> **EXERCISE INSTRUCTIONS**
Copy out the lines below that hold the word "Kombat".

> **DATA FOR REVIEW**
<<<<
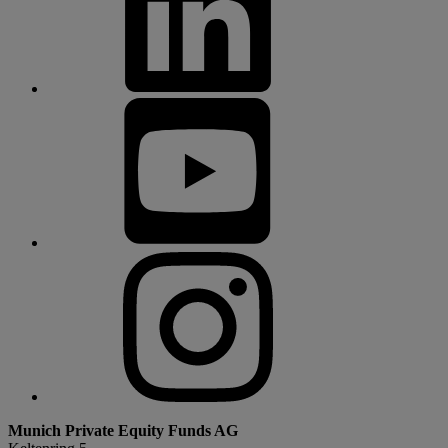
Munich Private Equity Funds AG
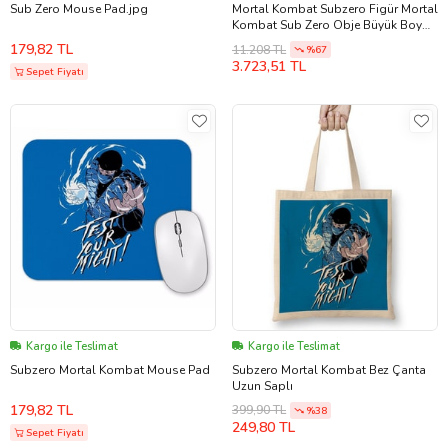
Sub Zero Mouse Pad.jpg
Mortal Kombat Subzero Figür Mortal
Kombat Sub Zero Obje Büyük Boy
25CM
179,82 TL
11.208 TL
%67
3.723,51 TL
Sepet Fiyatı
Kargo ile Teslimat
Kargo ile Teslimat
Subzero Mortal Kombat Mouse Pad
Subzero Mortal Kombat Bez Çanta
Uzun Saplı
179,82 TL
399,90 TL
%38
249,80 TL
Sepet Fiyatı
>>>>
<<<<
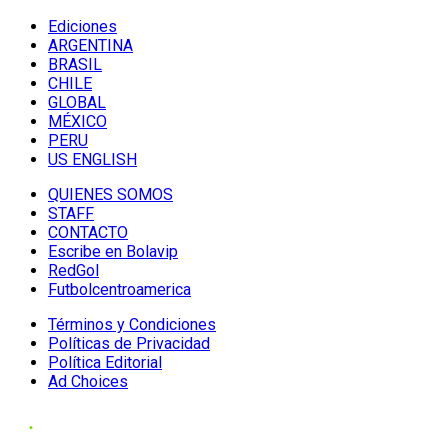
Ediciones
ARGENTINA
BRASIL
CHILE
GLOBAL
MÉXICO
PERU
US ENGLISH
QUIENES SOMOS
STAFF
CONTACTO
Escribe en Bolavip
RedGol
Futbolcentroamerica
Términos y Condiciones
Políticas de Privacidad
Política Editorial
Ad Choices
>>>>
> **SOLUTION TO THE EXERCISE**
Mortal Kombat Subzero Figür Mortal
Kombat Sub Zero Obje Büyük Boy
Subzero Mortal Kombat Mouse Pad
Subzero Mortal Kombat Bez Çanta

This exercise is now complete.